— Stored data —
■ ■ ■ ■

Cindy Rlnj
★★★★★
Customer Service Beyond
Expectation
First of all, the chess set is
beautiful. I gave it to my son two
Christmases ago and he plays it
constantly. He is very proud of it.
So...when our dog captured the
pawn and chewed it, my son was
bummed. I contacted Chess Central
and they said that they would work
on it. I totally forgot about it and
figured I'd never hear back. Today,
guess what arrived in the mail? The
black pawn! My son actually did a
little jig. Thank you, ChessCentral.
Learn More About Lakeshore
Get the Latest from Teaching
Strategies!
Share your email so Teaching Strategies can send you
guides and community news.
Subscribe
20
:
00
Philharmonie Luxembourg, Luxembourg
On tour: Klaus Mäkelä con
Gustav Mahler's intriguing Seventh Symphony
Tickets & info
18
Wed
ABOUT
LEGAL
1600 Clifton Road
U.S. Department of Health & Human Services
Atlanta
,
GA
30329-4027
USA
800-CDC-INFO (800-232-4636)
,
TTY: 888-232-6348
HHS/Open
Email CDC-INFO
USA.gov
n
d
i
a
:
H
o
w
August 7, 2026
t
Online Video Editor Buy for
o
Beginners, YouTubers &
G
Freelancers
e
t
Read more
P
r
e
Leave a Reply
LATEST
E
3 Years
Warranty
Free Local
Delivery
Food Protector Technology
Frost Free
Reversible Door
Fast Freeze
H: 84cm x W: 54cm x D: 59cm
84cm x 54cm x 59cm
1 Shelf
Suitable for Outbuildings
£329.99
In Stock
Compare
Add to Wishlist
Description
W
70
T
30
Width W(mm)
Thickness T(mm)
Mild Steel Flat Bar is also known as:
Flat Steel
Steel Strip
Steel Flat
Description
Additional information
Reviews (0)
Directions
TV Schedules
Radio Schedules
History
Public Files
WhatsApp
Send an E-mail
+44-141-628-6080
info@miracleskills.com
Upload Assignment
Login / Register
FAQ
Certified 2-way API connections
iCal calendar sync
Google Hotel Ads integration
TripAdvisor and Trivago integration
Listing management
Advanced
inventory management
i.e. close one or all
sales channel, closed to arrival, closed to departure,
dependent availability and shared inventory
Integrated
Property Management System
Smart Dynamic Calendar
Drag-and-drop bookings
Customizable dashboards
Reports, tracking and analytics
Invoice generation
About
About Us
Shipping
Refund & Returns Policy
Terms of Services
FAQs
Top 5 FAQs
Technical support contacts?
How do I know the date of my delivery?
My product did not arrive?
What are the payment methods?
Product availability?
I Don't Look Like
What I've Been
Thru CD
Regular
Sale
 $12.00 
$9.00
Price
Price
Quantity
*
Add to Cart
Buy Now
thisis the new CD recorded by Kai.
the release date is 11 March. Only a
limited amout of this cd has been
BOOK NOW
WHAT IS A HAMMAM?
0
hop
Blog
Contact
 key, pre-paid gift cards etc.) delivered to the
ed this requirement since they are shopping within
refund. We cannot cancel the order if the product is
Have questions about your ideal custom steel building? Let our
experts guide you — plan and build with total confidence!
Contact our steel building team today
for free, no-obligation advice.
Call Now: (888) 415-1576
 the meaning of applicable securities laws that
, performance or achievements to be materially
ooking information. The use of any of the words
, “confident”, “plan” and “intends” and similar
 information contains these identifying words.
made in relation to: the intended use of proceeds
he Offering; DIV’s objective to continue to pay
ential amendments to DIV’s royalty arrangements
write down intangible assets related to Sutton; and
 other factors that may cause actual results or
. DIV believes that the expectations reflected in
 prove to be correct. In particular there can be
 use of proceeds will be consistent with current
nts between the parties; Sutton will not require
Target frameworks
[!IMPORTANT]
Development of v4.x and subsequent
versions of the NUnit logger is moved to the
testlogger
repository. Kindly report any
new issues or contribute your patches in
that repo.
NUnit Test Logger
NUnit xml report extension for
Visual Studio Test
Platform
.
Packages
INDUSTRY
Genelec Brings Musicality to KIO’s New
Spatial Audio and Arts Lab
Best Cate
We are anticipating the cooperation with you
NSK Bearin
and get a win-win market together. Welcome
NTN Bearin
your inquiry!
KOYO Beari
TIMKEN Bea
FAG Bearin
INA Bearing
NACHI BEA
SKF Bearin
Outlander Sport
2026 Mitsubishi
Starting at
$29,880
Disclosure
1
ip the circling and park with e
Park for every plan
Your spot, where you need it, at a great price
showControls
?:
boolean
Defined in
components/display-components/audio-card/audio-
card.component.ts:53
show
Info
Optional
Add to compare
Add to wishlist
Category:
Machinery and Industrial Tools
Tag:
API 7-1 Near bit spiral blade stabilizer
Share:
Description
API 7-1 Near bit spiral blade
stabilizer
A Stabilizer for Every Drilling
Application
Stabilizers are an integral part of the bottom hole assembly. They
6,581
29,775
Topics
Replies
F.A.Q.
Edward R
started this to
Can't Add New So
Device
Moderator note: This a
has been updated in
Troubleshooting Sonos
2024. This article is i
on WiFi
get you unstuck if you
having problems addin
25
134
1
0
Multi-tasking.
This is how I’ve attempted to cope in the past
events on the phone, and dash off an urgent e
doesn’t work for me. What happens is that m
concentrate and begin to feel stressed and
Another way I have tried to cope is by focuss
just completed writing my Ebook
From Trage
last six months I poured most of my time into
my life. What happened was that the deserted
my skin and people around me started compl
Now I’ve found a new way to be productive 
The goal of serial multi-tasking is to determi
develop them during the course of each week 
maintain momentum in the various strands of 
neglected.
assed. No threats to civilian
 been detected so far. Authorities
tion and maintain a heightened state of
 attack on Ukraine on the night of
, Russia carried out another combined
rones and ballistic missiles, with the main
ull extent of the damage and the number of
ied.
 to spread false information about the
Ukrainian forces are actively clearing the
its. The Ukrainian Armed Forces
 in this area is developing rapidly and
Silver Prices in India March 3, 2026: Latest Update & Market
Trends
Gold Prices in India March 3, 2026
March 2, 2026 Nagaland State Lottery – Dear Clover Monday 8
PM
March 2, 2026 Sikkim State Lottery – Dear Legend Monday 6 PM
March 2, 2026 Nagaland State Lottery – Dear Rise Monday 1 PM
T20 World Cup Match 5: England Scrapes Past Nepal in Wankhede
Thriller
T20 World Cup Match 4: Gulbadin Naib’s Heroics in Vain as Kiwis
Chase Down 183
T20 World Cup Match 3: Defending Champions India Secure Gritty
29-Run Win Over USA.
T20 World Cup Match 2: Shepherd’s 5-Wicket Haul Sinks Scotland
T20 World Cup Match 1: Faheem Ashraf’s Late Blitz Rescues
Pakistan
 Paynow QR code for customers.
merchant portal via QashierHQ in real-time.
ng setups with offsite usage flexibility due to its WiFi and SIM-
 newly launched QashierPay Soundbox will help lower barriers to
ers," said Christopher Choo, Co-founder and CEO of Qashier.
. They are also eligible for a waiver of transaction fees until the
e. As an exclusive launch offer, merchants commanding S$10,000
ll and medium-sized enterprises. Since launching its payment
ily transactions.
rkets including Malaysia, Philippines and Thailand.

■ ■ ■ ■

— AIM OF THE EXERCISE —
Could you write out exactly the lines above, starting at the first one and ending with the line that has "Drag-and-drop bookings"?

— RESPONSE TO THE EXERCISE —
Cindy Rlnj
★★★★★
Customer Service Beyond
Expectation
First of all, the chess set is
beautiful. I gave it to my son two
Christmases ago and he plays it
constantly. He is very proud of it.
So...when our dog captured the
pawn and chewed it, my son was
bummed. I contacted Chess Central
and they said that they would work
on it. I totally forgot about it and
figured I'd never hear back. Today,
guess what arrived in the mail? The
black pawn! My son actually did a
little jig. Thank you, ChessCentral.
Learn More About Lakeshore
Get the Latest from Teaching
Strategies!
Share your email so Teaching Strategies can send you
guides and community news.
Subscribe
20
:
00
Philharmonie Luxembourg, Luxembourg
On tour: Klaus Mäkelä con
Gustav Mahler's intriguing Seventh Symphony
Tickets & info
18
Wed
ABOUT
LEGAL
1600 Clifton Road
U.S. Department of Health & Human Services
Atlanta
,
GA
30329-4027
USA
800-CDC-INFO (800-232-4636)
,
TTY: 888-232-6348
HHS/Open
Email CDC-INFO
USA.gov
n
d
i
a
:
H
o
w
August 7, 2026
t
Online Video Editor Buy for
o
Beginners, YouTubers &
G
Freelancers
e
t
Read more
P
r
e
Leave a Reply
LATEST
E
3 Years
Warranty
Free Local
Delivery
Food Protector Technology
Frost Free
Reversible Door
Fast Freeze
H: 84cm x W: 54cm x D: 59cm
84cm x 54cm x 59cm
1 Shelf
Suitable for Outbuildings
£329.99
In Stock
Compare
Add to Wishlist
Description
W
70
T
30
Width W(mm)
Thickness T(mm)
Mild Steel Flat Bar is also known as:
Flat Steel
Steel Strip
Steel Flat
Description
Additional information
Reviews (0)
Directions
TV Schedules
Radio Schedules
History
Public Files
WhatsApp
Send an E-mail
+44-141-628-6080
info@miracleskills.com
Upload Assignment
Login / Register
FAQ
Certified 2-way API connections
iCal calendar sync
Google Hotel Ads integration
TripAdvisor and Trivago integration
Listing management
Advanced
inventory management
i.e. close one or all
sales channel, closed to arrival, closed to departure,
dependent availability and shared inventory
Integrated
Property Management System
Smart Dynamic Calendar
Drag-and-drop bookings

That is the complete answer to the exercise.